Мыльная Голова подошел к окну, повернувшись к девочке спиной. Его мысли скакали, путались в голове. Как оформить следующую фразу? Как удержать это ощущение могущества? Его взгляд упал на старого Боба, спящего на крыльце.
— Мы должны сотворить некую связь, некое взаимодействие с природой. Может быть, какое-нибудь создание способно стать механизмом, с помощью которого Господь будет говорить. Давай посмотрим.
Он опустился на колени у окна, губы его шевелились. После достаточного промежутка времени встал и подошел к холодильнику, стоящему у другого окна. Он вытащил оттуда маленький пакет, завернутый в розоватую бумагу мясника. С полки он достал коричневую бутылочку и опрыскал ее содержимым мясо. Потом положил приоткрытый сверток на стол.
— Возьми эту пищу и отнеси созданию, что спит на крыльце. Убедись, что оно всё съест. И посмотри, как оно будет себя вести. Если ничего не произойдет, ты поймешь, что Господь отказал тебе. Если животное будет вести себя необычно, твое желание сбудется на следующий день.

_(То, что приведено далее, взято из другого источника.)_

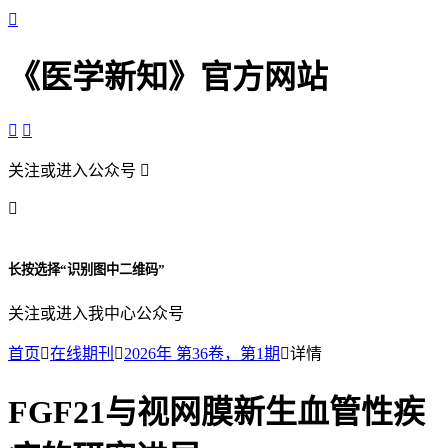

《医学新知》官方网站


关注或进入公众号


长按选择“识别图中二维码”
关注或进入我中心公众号
首页

在线期刊

2026年 第36卷，第1期

详情
FGF21与视网膜新生血管性疾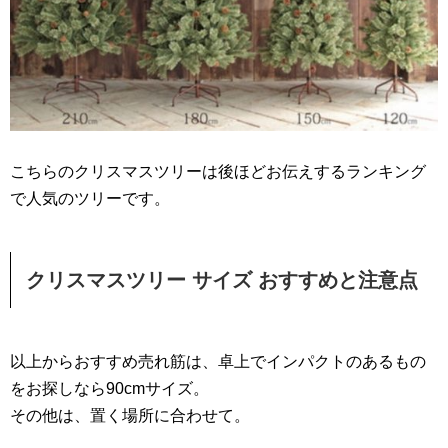
こちらのクリスマスツリーは後ほどお伝えするランキング
で人気のツリーです。
クリスマスツリー サイズ おすすめと注意点
以上からおすすめ売れ筋は、卓上でインパクトのあるもの
をお探しなら90cmサイズ。
その他は、置く場所に合わせて。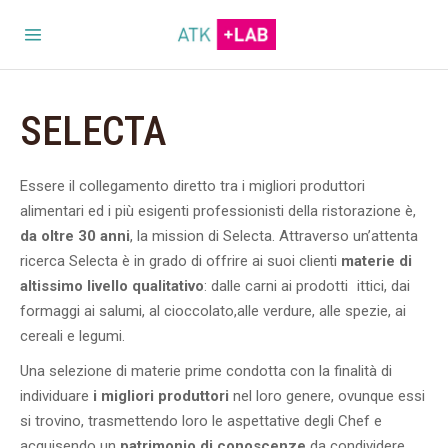
SELECTA
Essere il collegamento diretto tra i migliori produttori
alimentari ed i più esigenti professionisti della ristorazione è,
da oltre 30 anni
, la mission di Selecta. Attraverso un’attenta
ricerca Selecta è in grado di offrire ai suoi clienti
materie di
altissimo livello qualitativo
: dalle carni ai prodotti ittici, dai
formaggi ai salumi, al cioccolato,alle verdure, alle spezie, ai
cereali e legumi.
Una selezione di materie prime condotta con la finalità di
individuare
i migliori produttori
nel loro genere, ovunque essi
si trovino, trasmettendo loro le aspettative degli Chef e
acquisendo un
patrimonio di conoscenze
da condividere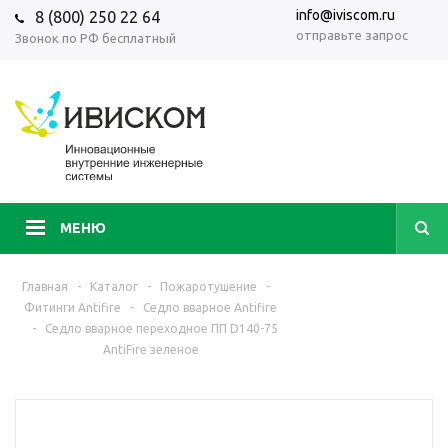
info@iviscom.ru
8 (800) 250 22 64
отправьте запрос
Звонок по РФ бесплатный
МЕНЮ
Главная
-
Каталог
-
Пожаротушение
-
Фитинги Antifire
-
Седло вварное Antifire
-
Седло вварное переходное ПП D140-75
AntiFire зеленое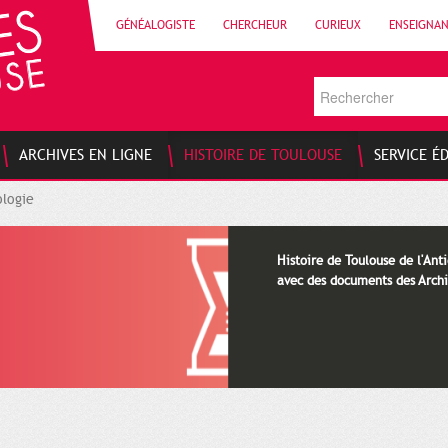
GÉNÉALOGISTE
CHERCHEUR
CURIEUX
ENSEIGNA
ARCHIVES EN LIGNE
HISTOIRE DE TOULOUSE
SERVICE É
logie
Histoire de Toulouse de l'Anti
avec des documents des Archi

Девочка взяла пакет; из-за запаха старого липкого мяса ее затошнило. Она положила
— Смелее, смелее, дитя. Такие вещи не для робких.
Она кивнула и сглотнула, сдерживая рвотные позывы. Мыльная Голова открыл дверь, и она вышла на порог.
— Прощай. Да благословит тебя Господь, — сказал он и быстро закрыл дверь. Подойдя к окну, он посмотрел на девочку, его брови сомкнулись в сожалении, язык водил по коронкам на нижней челюсти. Он видел, как девочка склонилась над спящей собакой, которая, ощутив прикосновение, открыла один глаз, из которого сочилась похожая на клей жидкость. Она потянулась и нежно погладила собаку по голове. Потом положила мясо на порог. Запах разбудил пса; он поднял голову, привстал, чтобы лучше принюхаться, и съел мясо за один присест. Девочка снова погладила его, и собака взглянула на нее мягкими треугольными глазами. Внезапно пес закашлялся, как старый больной человек, и встал на ноги. Девочка подпрыгнула. Собака давилась, хватала ртом воздух и быстро упала. Пес пытался приподняться, но не мог, попытался вновь, но чуть не свалился со ступенек. Задыхаясь, шатаясь, он двигался по двору, как сломанная игрушка. Девочка открыла рот, и Мыльная Голова увидел маленький язык, похожий на лепесток. Она сделала рукой отчаянный, бессмысленный жест и прижала ладони ко рту, пытаясь сдержать рвоту. Пес снова упал, по его телу прошли судороги. Потом он затих. Закрывая рот руками, девочка попятилась, развернулась и выбежала со двора на улицу.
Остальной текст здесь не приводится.